### TASK BRIEF
Copy out, from the data below, each line in which the word "cause" occurs.

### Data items
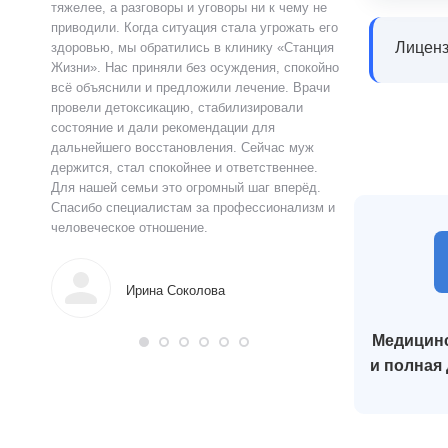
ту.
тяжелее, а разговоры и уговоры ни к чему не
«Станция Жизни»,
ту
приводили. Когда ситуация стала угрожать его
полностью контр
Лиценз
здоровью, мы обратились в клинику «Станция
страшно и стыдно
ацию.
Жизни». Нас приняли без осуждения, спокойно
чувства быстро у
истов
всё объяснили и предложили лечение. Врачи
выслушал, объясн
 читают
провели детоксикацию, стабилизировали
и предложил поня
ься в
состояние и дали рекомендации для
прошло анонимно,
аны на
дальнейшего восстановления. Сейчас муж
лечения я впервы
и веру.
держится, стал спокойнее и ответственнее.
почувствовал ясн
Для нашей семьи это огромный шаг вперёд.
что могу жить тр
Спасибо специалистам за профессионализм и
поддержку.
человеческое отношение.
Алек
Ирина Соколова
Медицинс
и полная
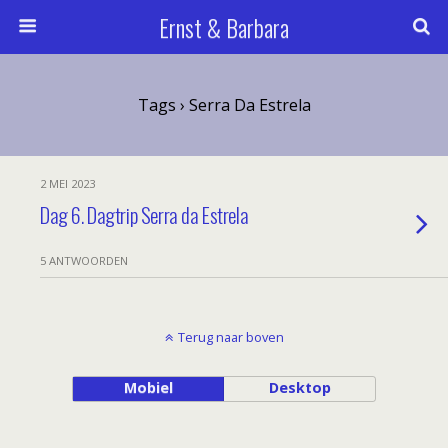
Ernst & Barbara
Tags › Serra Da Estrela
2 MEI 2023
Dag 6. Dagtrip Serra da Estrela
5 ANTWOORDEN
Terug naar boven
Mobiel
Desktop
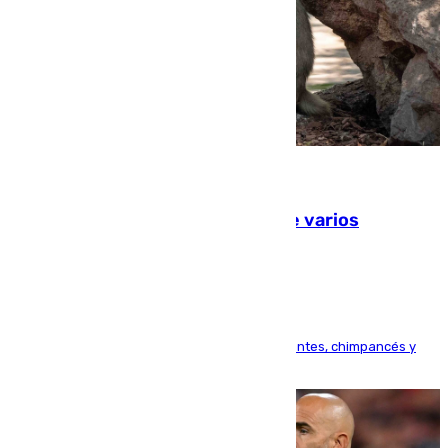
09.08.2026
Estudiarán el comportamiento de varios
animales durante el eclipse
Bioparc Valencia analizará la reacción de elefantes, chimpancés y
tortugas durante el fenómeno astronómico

---

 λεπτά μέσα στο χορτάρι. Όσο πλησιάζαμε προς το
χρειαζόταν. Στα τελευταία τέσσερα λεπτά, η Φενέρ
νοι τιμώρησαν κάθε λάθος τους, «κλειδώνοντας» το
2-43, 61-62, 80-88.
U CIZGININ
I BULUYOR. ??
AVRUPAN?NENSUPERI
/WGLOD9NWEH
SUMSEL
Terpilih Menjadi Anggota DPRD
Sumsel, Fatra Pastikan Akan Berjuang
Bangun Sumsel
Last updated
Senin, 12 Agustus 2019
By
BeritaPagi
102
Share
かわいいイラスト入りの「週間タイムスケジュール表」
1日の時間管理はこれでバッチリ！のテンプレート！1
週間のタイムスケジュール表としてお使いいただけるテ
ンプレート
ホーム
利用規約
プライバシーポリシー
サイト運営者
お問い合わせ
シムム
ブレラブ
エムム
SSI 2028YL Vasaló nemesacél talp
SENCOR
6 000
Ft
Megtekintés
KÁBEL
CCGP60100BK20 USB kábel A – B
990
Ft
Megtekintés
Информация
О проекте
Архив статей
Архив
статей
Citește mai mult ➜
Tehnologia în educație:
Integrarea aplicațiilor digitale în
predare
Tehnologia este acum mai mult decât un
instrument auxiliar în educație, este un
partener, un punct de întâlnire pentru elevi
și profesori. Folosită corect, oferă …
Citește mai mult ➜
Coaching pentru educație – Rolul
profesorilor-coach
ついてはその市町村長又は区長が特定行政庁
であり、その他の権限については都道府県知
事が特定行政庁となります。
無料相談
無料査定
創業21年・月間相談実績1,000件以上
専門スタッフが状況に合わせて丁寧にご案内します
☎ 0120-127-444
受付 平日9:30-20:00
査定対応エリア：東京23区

==

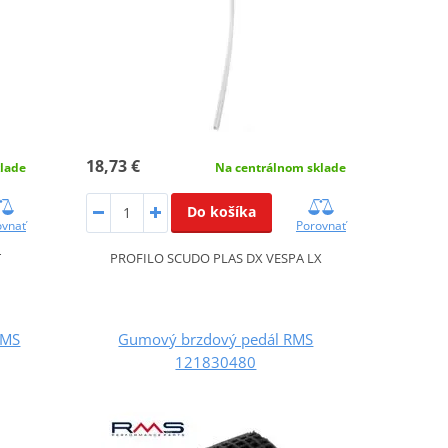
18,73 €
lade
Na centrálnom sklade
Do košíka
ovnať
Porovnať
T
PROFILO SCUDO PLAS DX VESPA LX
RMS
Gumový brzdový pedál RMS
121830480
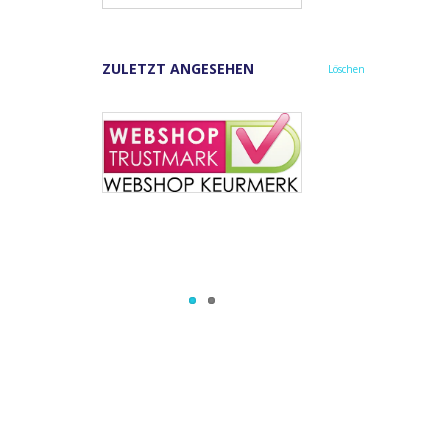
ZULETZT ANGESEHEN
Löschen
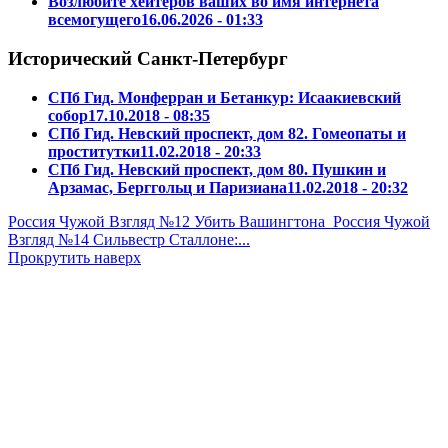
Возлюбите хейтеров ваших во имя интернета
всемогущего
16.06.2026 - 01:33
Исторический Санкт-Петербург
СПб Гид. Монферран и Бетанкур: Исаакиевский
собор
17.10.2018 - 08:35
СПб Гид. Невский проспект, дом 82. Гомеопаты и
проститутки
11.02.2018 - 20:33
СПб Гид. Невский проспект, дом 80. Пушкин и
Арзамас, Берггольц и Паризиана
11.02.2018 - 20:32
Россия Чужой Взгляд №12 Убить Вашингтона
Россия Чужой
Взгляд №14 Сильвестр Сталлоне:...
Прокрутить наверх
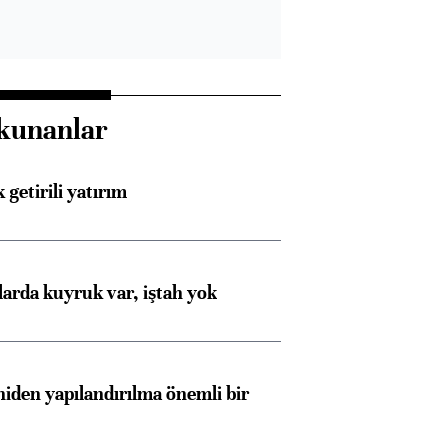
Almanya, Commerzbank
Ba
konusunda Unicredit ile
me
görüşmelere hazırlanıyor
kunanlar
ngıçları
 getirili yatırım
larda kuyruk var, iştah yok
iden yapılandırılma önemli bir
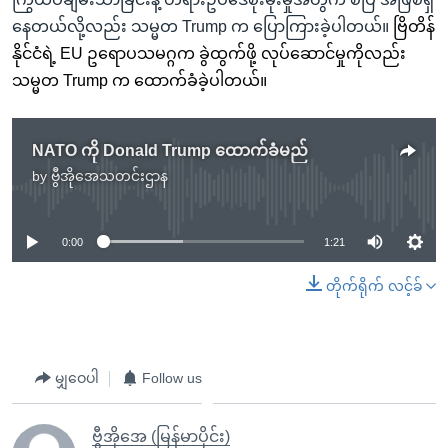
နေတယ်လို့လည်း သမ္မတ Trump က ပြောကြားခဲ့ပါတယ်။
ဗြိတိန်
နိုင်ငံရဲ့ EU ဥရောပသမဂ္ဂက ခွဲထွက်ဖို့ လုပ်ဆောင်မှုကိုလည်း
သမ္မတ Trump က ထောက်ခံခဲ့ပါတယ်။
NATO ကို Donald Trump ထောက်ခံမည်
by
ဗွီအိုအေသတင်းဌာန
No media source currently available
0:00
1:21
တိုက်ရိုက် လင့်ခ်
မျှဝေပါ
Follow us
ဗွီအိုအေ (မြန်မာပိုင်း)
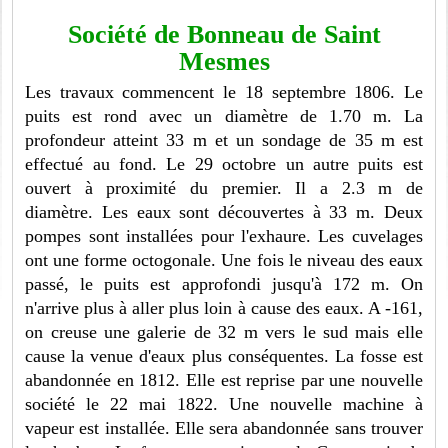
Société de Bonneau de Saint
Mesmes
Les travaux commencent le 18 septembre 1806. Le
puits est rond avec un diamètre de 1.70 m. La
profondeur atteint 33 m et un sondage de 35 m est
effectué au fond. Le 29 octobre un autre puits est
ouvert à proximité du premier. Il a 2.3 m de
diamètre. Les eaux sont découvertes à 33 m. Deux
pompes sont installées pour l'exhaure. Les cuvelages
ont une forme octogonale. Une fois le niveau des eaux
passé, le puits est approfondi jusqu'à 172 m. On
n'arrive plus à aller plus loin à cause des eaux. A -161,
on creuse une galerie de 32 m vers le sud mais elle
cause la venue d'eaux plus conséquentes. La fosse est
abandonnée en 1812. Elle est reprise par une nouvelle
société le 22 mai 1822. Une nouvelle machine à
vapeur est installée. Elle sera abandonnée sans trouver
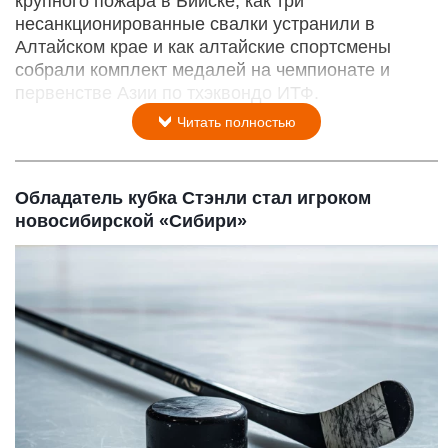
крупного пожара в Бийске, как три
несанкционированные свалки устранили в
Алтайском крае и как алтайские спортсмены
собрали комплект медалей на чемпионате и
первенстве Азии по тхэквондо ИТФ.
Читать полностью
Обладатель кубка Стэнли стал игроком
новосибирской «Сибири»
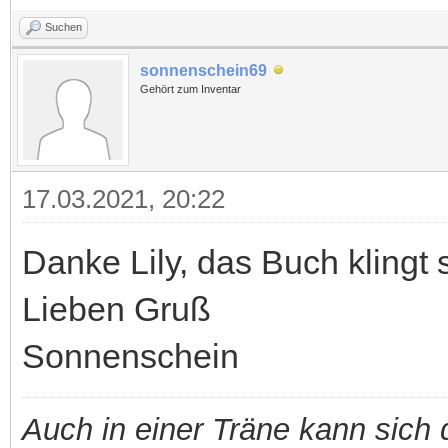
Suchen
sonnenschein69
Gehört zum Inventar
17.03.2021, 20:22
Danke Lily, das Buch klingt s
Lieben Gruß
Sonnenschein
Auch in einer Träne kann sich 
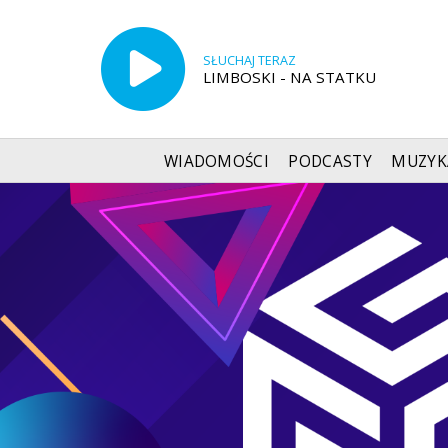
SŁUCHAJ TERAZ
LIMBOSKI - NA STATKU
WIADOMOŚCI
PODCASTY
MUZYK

### SOLUTION FOR THIS PROBLEM
n'arrive plus à aller plus loin à cause des eaux. A -161,
cause la venue d'eaux plus conséquentes. La fosse est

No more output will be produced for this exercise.